→ **Recorded data**
++++++++

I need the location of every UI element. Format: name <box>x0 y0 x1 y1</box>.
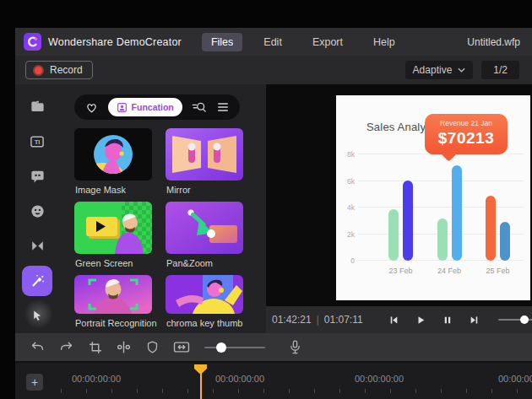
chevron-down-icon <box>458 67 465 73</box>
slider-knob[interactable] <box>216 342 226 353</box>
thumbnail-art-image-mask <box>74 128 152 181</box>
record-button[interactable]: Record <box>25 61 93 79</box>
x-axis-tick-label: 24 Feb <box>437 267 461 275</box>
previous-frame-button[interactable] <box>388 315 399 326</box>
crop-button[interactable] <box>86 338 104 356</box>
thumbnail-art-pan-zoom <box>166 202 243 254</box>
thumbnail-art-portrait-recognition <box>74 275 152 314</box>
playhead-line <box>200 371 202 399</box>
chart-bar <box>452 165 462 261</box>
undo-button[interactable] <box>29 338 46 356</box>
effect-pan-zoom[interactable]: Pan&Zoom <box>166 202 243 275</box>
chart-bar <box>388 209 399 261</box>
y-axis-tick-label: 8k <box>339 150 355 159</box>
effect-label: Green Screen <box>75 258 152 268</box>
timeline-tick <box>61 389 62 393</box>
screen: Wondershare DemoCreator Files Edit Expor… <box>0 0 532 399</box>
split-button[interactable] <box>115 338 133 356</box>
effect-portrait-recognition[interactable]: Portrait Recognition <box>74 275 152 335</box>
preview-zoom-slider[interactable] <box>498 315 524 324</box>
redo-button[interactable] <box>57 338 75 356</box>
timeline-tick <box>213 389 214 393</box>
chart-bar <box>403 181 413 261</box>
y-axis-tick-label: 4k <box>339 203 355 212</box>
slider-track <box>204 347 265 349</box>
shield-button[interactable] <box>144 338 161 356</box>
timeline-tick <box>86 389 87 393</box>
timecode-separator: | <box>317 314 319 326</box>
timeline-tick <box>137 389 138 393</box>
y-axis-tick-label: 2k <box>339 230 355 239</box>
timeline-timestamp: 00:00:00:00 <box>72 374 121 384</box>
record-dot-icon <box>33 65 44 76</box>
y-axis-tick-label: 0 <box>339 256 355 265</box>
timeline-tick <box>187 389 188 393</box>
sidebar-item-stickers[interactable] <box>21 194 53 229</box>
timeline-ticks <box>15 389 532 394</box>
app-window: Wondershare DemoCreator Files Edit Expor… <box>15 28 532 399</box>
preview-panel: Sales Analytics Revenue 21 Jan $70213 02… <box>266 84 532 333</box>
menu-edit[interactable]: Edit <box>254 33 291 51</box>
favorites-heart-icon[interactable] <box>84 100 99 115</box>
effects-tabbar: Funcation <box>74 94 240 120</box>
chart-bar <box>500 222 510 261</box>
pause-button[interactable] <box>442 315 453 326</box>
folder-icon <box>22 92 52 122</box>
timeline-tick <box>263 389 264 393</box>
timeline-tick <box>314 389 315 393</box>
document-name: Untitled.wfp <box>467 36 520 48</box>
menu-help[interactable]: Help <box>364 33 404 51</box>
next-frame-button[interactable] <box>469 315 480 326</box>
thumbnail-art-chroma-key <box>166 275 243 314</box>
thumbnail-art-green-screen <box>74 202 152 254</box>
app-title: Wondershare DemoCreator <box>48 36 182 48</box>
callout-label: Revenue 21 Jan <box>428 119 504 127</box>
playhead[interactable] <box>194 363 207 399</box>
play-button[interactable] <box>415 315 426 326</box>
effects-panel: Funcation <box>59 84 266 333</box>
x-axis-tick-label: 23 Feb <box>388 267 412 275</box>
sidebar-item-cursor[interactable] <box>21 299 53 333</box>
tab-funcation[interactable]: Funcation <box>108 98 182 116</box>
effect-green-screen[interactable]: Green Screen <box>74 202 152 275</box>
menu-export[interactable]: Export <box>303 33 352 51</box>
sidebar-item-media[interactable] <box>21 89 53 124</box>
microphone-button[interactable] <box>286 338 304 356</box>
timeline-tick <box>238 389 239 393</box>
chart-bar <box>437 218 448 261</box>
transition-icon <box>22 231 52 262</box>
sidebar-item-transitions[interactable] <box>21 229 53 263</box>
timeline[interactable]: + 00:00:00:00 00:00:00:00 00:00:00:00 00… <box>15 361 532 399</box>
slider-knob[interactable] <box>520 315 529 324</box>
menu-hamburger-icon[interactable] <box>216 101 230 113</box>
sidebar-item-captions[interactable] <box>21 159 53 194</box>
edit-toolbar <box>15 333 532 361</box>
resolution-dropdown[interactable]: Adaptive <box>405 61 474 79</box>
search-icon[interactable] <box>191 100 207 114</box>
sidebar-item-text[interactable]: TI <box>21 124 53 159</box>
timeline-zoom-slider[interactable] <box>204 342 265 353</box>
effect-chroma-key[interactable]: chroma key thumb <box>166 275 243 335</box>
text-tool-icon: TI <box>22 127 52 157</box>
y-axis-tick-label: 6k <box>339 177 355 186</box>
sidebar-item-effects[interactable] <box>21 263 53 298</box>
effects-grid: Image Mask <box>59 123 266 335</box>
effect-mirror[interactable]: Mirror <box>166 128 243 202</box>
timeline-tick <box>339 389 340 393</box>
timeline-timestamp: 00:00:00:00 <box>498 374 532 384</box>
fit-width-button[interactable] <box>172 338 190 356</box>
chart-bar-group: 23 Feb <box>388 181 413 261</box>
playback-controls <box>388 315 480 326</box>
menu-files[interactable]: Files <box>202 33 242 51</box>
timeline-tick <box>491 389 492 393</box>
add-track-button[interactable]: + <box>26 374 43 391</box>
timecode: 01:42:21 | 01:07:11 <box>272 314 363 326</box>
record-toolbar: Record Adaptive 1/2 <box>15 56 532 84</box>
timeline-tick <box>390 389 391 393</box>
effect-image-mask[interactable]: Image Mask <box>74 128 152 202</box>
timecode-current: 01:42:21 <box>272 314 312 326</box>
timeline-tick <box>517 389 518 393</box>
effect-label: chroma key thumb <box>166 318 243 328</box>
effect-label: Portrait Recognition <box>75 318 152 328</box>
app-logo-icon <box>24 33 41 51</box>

++++++++

→ **What is needed**
Your reply should consist of the data, transcribed exactly, and should hold no pictures.

→ **Response for this exercise**
I need the location of every UI element. Format: name <box>x0 y0 x1 y1</box>.
chevron-down-icon <box>458 67 465 73</box>
slider-knob[interactable] <box>216 342 226 353</box>
thumbnail-art-image-mask <box>74 128 152 181</box>
record-button[interactable]: Record <box>25 61 93 79</box>
x-axis-tick-label: 24 Feb <box>437 267 461 275</box>
previous-frame-button[interactable] <box>388 315 399 326</box>
crop-button[interactable] <box>86 338 104 356</box>
thumbnail-art-pan-zoom <box>166 202 243 254</box>
thumbnail-art-portrait-recognition <box>74 275 152 314</box>
playhead-line <box>200 371 202 399</box>
chart-bar <box>452 165 462 261</box>
undo-button[interactable] <box>29 338 46 356</box>
effect-pan-zoom[interactable]: Pan&Zoom <box>166 202 243 275</box>
chart-bar <box>388 209 399 261</box>
y-axis-tick-label: 8k <box>339 150 355 159</box>
effect-label: Green Screen <box>75 258 152 268</box>
timeline-tick <box>61 389 62 393</box>
screen: Wondershare DemoCreator Files Edit Expor… <box>0 0 532 399</box>
split-button[interactable] <box>115 338 133 356</box>
effect-portrait-recognition[interactable]: Portrait Recognition <box>74 275 152 335</box>
preview-zoom-slider[interactable] <box>498 315 524 324</box>
redo-button[interactable] <box>57 338 75 356</box>
timeline-tick <box>213 389 214 393</box>
chart-bar <box>403 181 413 261</box>
y-axis-tick-label: 4k <box>339 203 355 212</box>
slider-track <box>204 347 265 349</box>
shield-button[interactable] <box>144 338 161 356</box>
timeline-tick <box>86 389 87 393</box>
timecode-separator: | <box>317 314 319 326</box>
timeline-tick <box>137 389 138 393</box>
y-axis-tick-label: 2k <box>339 230 355 239</box>
timeline-timestamp: 00:00:00:00 <box>72 374 121 384</box>
record-dot-icon <box>33 65 44 76</box>
y-axis-tick-label: 0 <box>339 256 355 265</box>
timeline-tick <box>187 389 188 393</box>
sidebar-item-stickers[interactable] <box>21 194 53 229</box>
timeline-ticks <box>15 389 532 394</box>
app-window: Wondershare DemoCreator Files Edit Expor… <box>15 28 532 399</box>
preview-panel: Sales Analytics Revenue 21 Jan $70213 02… <box>266 84 532 333</box>
menu-edit[interactable]: Edit <box>254 33 291 51</box>
favorites-heart-icon[interactable] <box>84 100 99 115</box>
effects-tabbar: Funcation <box>74 94 240 120</box>
chart-bar <box>500 222 510 261</box>
pause-button[interactable] <box>442 315 453 326</box>
folder-icon <box>22 92 52 122</box>
timeline-tick <box>263 389 264 393</box>
timeline-tick <box>314 389 315 393</box>
document-name: Untitled.wfp <box>467 36 520 48</box>
menu-help[interactable]: Help <box>364 33 404 51</box>
next-frame-button[interactable] <box>469 315 480 326</box>
thumbnail-art-chroma-key <box>166 275 243 314</box>
thumbnail-art-green-screen <box>74 202 152 254</box>
app-title: Wondershare DemoCreator <box>48 36 182 48</box>
callout-label: Revenue 21 Jan <box>428 119 504 127</box>
playhead[interactable] <box>194 363 207 399</box>
play-button[interactable] <box>415 315 426 326</box>
effects-panel: Funcation <box>59 84 266 333</box>
x-axis-tick-label: 23 Feb <box>388 267 412 275</box>
sidebar-item-cursor[interactable] <box>21 299 53 333</box>
tab-funcation[interactable]: Funcation <box>108 98 182 116</box>
effect-green-screen[interactable]: Green Screen <box>74 202 152 275</box>
menu-export[interactable]: Export <box>303 33 352 51</box>
sidebar-item-media[interactable] <box>21 89 53 124</box>
microphone-button[interactable] <box>286 338 304 356</box>
timeline-tick <box>238 389 239 393</box>
chart-bar <box>437 218 448 261</box>
transition-icon <box>22 231 52 262</box>
sidebar-item-transitions[interactable] <box>21 229 53 263</box>
timeline[interactable]: + 00:00:00:00 00:00:00:00 00:00:00:00 00… <box>15 361 532 399</box>
slider-knob[interactable] <box>520 315 529 324</box>
menu-hamburger-icon[interactable] <box>216 101 230 113</box>
sidebar-item-captions[interactable] <box>21 159 53 194</box>
edit-toolbar <box>15 333 532 361</box>
resolution-dropdown[interactable]: Adaptive <box>405 61 474 79</box>
search-icon[interactable] <box>191 100 207 114</box>
sidebar-item-text[interactable]: TI <box>21 124 53 159</box>
timeline-zoom-slider[interactable] <box>204 342 265 353</box>
effect-chroma-key[interactable]: chroma key thumb <box>166 275 243 335</box>
text-tool-icon: TI <box>22 127 52 157</box>
y-axis-tick-label: 6k <box>339 177 355 186</box>
sidebar-item-effects[interactable] <box>21 263 53 298</box>
effects-grid: Image Mask <box>59 123 266 335</box>
effect-mirror[interactable]: Mirror <box>166 128 243 202</box>
timeline-tick <box>339 389 340 393</box>
timeline-timestamp: 00:00:00:00 <box>498 374 532 384</box>
fit-width-button[interactable] <box>172 338 190 356</box>
chart-bar-group: 23 Feb <box>388 181 413 261</box>
playback-controls <box>388 315 480 326</box>
menu-files[interactable]: Files <box>202 33 242 51</box>
timeline-tick <box>491 389 492 393</box>
add-track-button[interactable]: + <box>26 374 43 391</box>
timecode: 01:42:21 | 01:07:11 <box>272 314 363 326</box>
record-toolbar: Record Adaptive 1/2 <box>15 56 532 84</box>
timeline-tick <box>390 389 391 393</box>
effect-image-mask[interactable]: Image Mask <box>74 128 152 202</box>
timecode-current: 01:42:21 <box>272 314 312 326</box>
timeline-tick <box>517 389 518 393</box>
effect-label: chroma key thumb <box>166 318 243 328</box>
effect-label: Portrait Recognition <box>75 318 152 328</box>
app-logo-icon <box>24 33 41 51</box>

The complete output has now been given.